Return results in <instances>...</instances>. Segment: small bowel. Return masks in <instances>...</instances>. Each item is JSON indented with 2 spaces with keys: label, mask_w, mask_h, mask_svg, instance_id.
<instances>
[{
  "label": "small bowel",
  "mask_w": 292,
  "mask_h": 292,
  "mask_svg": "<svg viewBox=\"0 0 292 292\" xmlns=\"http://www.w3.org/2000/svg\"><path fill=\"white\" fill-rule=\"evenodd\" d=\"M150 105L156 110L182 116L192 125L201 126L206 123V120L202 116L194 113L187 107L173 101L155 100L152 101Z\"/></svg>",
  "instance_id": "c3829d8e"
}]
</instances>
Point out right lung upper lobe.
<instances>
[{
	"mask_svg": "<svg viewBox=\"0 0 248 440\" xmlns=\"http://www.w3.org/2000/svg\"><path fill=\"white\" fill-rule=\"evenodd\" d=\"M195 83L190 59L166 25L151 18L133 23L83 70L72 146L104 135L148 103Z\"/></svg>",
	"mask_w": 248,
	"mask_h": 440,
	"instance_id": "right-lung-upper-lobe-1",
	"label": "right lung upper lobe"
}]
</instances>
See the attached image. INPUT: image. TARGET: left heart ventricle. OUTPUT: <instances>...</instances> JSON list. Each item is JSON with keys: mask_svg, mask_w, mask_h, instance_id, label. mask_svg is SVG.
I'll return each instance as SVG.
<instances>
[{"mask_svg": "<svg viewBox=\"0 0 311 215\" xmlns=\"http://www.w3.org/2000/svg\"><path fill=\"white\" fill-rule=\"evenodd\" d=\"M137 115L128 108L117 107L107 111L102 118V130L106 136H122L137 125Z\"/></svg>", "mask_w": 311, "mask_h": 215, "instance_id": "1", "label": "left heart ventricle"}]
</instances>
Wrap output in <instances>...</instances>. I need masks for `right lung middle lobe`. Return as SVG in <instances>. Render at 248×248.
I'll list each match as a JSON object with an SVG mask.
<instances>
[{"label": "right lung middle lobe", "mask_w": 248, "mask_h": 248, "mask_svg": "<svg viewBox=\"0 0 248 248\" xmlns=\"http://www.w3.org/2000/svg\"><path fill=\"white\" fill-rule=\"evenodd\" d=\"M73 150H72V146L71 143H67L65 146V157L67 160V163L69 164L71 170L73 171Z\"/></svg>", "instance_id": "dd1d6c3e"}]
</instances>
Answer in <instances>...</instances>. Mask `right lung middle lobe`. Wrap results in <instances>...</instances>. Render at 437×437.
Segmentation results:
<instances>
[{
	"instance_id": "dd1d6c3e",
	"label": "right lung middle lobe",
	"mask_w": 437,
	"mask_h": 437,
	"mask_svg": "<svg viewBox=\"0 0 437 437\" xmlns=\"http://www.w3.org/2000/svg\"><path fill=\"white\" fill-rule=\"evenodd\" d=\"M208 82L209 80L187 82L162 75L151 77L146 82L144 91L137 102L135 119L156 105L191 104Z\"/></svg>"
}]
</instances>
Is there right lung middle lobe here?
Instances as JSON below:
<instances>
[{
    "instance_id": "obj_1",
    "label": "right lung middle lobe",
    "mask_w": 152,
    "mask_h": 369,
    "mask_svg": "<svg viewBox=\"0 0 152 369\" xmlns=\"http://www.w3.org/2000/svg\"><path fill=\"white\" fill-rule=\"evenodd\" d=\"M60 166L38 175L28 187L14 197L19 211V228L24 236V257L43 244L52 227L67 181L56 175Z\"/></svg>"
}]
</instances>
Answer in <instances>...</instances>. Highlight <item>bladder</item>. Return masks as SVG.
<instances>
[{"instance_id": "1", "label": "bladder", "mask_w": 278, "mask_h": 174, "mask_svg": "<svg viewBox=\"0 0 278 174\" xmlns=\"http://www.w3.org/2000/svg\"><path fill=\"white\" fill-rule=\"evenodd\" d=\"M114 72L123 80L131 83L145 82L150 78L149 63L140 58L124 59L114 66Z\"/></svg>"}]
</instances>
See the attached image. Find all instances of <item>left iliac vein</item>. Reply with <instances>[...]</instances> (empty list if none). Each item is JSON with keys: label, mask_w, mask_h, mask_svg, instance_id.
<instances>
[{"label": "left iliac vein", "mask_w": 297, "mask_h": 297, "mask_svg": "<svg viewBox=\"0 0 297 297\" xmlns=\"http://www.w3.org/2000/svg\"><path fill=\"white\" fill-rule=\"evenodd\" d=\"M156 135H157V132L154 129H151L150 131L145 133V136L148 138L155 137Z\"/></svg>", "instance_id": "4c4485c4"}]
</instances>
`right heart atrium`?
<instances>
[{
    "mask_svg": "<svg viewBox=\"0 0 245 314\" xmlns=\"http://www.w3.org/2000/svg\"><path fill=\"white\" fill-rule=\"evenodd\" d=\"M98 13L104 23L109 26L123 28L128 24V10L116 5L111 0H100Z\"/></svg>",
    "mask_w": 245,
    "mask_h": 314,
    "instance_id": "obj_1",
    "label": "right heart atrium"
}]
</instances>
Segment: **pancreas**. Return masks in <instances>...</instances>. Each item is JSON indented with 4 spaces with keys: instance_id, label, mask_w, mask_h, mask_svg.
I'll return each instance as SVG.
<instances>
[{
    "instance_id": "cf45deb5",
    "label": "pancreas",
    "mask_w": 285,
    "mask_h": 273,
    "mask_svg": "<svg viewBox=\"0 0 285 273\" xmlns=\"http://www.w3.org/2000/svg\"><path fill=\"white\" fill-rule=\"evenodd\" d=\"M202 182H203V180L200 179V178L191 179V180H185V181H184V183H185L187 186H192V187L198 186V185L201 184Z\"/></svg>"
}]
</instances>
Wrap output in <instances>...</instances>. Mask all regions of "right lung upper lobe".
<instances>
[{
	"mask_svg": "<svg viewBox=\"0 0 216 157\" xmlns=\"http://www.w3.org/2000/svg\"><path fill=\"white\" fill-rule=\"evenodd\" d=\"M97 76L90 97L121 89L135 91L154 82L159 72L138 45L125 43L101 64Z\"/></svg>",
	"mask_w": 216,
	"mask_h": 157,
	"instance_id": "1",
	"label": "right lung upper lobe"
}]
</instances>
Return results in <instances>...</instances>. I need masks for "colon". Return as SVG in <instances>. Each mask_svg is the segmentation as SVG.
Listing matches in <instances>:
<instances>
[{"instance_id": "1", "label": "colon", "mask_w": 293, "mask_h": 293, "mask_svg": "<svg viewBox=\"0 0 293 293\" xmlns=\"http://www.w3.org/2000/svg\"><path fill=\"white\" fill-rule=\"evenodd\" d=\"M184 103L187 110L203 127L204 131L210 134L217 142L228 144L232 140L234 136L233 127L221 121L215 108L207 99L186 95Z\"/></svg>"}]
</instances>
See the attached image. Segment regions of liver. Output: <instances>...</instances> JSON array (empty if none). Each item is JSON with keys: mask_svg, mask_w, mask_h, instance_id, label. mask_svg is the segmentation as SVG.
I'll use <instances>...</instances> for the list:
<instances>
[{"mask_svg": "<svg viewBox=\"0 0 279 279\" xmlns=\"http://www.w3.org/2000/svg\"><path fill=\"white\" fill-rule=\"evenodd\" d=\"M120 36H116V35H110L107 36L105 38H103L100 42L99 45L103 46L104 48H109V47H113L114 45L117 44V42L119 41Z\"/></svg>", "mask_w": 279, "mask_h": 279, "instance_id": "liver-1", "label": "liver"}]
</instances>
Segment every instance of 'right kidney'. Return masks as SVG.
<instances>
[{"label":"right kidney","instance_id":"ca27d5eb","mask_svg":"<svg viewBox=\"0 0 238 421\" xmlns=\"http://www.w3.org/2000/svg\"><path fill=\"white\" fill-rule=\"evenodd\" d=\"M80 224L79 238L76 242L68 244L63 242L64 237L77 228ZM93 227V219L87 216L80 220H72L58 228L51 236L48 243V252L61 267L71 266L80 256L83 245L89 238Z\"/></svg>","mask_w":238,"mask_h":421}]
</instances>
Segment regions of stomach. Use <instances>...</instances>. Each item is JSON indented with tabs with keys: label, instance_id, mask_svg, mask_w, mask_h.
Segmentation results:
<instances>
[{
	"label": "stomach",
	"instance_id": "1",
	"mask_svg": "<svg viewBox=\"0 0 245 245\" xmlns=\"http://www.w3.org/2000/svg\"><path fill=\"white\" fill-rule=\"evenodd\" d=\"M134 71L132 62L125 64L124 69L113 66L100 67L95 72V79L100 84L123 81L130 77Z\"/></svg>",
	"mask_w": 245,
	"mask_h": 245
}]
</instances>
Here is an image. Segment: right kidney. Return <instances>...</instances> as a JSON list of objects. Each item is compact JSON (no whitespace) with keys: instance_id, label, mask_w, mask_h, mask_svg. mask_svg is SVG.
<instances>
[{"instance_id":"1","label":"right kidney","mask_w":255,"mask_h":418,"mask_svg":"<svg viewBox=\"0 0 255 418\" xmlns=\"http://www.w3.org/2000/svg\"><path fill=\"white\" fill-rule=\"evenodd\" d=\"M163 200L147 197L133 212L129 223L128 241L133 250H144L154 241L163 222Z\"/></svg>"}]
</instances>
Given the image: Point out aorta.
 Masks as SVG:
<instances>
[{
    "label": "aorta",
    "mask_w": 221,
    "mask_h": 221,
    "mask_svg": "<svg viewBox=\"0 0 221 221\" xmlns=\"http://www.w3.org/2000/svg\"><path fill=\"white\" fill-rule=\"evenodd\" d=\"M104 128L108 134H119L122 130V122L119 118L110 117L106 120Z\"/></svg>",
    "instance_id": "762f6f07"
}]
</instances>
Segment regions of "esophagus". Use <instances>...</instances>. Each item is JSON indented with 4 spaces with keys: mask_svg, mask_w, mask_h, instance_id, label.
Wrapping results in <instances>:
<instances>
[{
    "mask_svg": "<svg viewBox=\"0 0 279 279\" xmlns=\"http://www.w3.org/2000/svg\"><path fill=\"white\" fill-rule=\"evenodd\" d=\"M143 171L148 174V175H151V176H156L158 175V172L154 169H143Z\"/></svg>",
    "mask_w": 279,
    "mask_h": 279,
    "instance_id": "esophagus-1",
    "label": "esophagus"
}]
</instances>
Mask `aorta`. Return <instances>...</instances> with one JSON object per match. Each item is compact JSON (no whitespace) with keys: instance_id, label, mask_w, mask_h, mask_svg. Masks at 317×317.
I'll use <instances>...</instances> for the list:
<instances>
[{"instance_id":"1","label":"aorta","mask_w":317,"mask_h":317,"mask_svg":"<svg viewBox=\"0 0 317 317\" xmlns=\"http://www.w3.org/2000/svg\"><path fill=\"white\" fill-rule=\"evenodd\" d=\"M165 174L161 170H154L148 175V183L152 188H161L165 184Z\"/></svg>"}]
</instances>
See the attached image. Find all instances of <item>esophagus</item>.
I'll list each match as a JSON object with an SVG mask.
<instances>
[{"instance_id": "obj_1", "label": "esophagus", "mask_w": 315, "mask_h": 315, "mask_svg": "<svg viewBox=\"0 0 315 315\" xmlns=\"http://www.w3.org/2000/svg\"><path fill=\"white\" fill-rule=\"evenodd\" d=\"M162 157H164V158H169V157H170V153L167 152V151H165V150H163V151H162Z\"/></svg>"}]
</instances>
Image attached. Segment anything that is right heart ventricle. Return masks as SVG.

What you have to do:
After locating the line containing "Masks at 317×317.", write out that line and all remaining lines of the records exactly, with nothing added.

Answer box:
Mask `aorta`. Return <instances>...</instances> with one JSON object per match. Each item is compact JSON (no whitespace) with keys: instance_id, label, mask_w, mask_h, mask_svg. Masks at 317×317.
I'll use <instances>...</instances> for the list:
<instances>
[{"instance_id":"1","label":"aorta","mask_w":317,"mask_h":317,"mask_svg":"<svg viewBox=\"0 0 317 317\" xmlns=\"http://www.w3.org/2000/svg\"><path fill=\"white\" fill-rule=\"evenodd\" d=\"M165 174L161 170H154L148 175V183L152 188H161L165 184Z\"/></svg>"}]
</instances>
See the attached image. Find all instances of <item>esophagus</item>.
I'll list each match as a JSON object with an SVG mask.
<instances>
[{"instance_id": "obj_1", "label": "esophagus", "mask_w": 315, "mask_h": 315, "mask_svg": "<svg viewBox=\"0 0 315 315\" xmlns=\"http://www.w3.org/2000/svg\"><path fill=\"white\" fill-rule=\"evenodd\" d=\"M162 157H164V158H169V157H170V153L167 152V151H165V150H163V151H162Z\"/></svg>"}]
</instances>
Image attached. Segment anything that is right heart ventricle. Return masks as SVG.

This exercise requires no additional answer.